Requirement:
Reproduce all lines of the listing below in which the word "online" occurs.

╭──

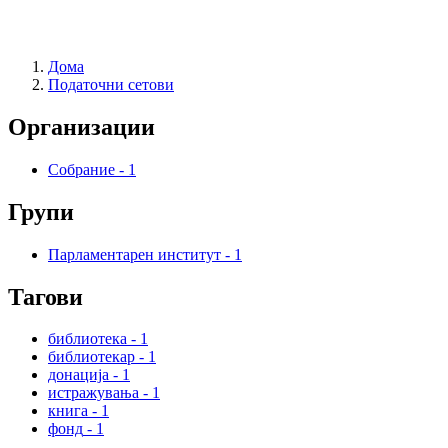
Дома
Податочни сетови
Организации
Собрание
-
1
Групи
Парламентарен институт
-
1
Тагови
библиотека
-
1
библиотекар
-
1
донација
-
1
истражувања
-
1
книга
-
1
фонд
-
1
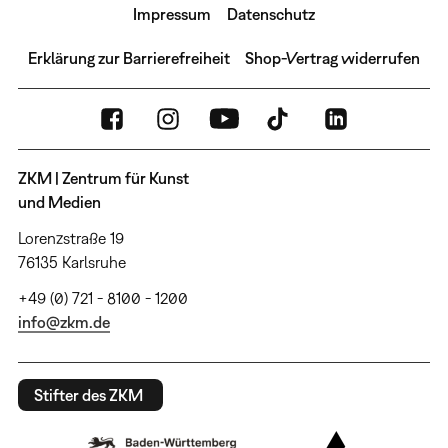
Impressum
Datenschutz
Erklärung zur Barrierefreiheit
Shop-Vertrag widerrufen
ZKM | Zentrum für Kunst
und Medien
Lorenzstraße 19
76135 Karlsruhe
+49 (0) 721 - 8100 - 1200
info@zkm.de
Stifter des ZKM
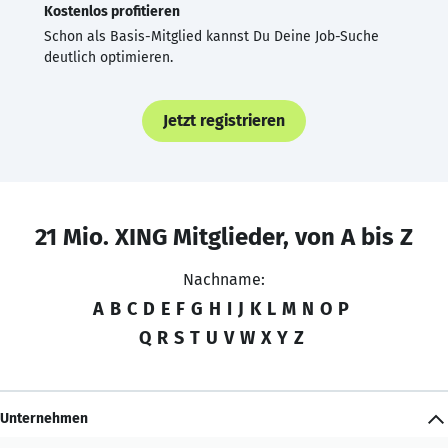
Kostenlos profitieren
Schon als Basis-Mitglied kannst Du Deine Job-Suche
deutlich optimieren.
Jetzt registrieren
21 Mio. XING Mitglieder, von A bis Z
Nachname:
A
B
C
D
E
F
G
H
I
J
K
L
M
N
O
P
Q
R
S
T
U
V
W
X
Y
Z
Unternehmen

╰──
╭──

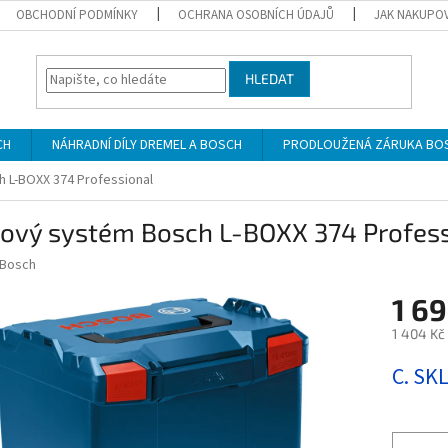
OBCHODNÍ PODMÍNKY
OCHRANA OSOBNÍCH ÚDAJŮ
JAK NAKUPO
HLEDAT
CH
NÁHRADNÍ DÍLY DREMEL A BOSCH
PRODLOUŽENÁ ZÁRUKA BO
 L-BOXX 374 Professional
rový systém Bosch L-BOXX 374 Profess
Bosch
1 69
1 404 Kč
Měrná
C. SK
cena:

╰──
╭──

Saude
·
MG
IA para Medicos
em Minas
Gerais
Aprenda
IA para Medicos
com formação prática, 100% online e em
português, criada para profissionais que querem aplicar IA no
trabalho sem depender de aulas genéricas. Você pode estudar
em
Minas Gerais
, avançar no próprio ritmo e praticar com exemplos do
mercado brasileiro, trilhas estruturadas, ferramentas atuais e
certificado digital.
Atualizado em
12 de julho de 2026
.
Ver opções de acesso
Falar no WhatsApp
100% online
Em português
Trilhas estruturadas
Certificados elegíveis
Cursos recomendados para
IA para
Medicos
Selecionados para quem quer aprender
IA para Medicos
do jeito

╰──

Task response:
com formação prática, 100% online e em
100% online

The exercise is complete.